Não podemos esquecer, claro, que uma tal evolução passaria, necessariamente, por uma reforma dos Tratados atualmente em vigor. Angela Merkel – pese embora tenha sido a verdadeira autora material do Tratado de Lisboa vigente, preparado na presi­dência alemã de 2007, dando apenas a possibilidade a José Sócrates de o encerrar e fi­car com os respectivos louros e a fotografia da praxe – já por diversas vezes tem sus­tentado a necessidade de uma revisão dos Tratados tal qual os mesmos se apresen­tam. Não haja, porém, nessa matéria, quaisquer dúvidas – não é duma “revisão alemã” dos Tratados que a União mais precisa. Uma revisão saída ou inspirada pela chancela­ria de Berlim equivaleria, seguramente, a uma reforma que afirmaria a via intergover­namental europeia, que afirmaria a supremacia do poder dos Estados-membros sobre o poder das instituições comunitárias, que tenderia a fortalecer o papel e a atuação do Conselho e do Conselho Europeu em desfavor do Parlamento Europeu e da Comissão Europeia, que criaria as condições para a afirmação do diretório europeu onde se afirma e privilegia o poder dos grandes Estados sobre os restantes (como ainda se viu, há poucos dias, com as linhas gerais da reforma do mecanismo de liquidação dos ban­cos, pedra angular da muito desejada mas pouco conseguida união bancária). A revisão dos Tratados que melhor servirá a União e o projeto que lhe está subjacente deverá apontar no sentido contrário, reforçando as instituições comunitárias, apostando na sua legitimação democrática, e aprofundar a dimensão supranacional da União.

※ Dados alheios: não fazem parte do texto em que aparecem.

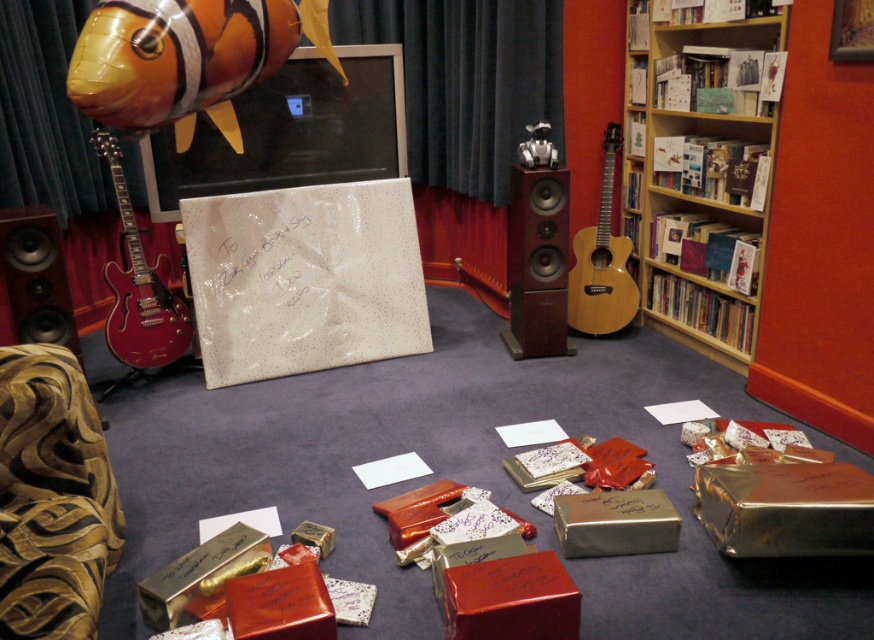 You are a guest in the room and want to place a small gift on the floor near the glossy wood guitar at left without moving the orange and black inflatable fish at upper left. Is this possible?

The orange and black inflatable fish at upper left is above the glossy wood guitar at left, so placing a small gift on the floor near the glossy wood guitar at left is possible without disturbing the inflatable fish since they are at different heights.

You are standing in the living room and see the point at coordinates (786, 508). Which object is this point located on?

The point at coordinates (786, 508) is located on the gold metallic box at lower right. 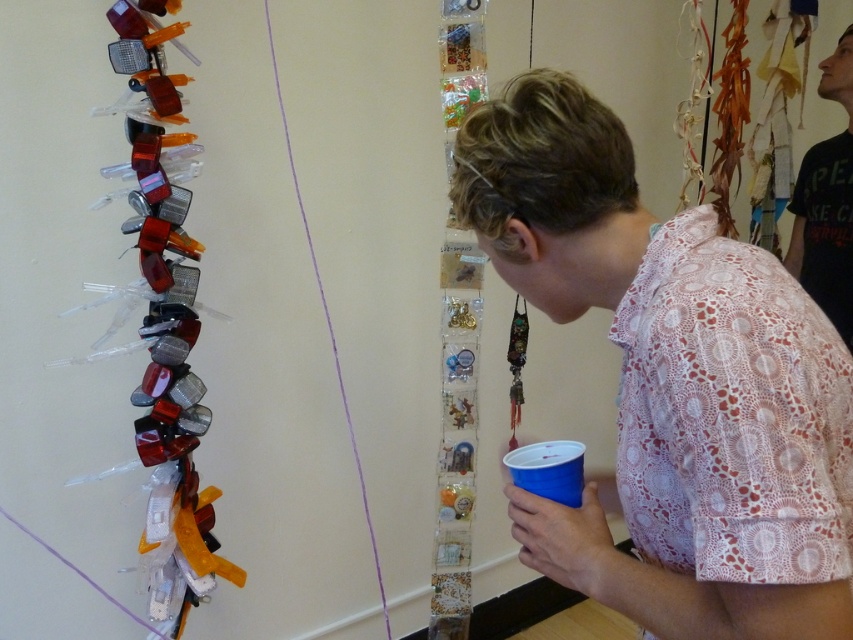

Essa seria, em nossa opinião, a reforma que deveria ser encetada. Em nome do ideal europeu e do que resta do projeto dos pais fundadores que souberam mobilizar e ca­talizar vontades para edificar o maior projeto de paz e prosperidade que a Europa co­nheceu em toda a sua secular história.
Post-scriptum: para todos os leitores que semanalmente leem esta coluna, predomi­nantemente consagrada às questões que fazem a atualidade europeia, votos de um excelente ano de 2014!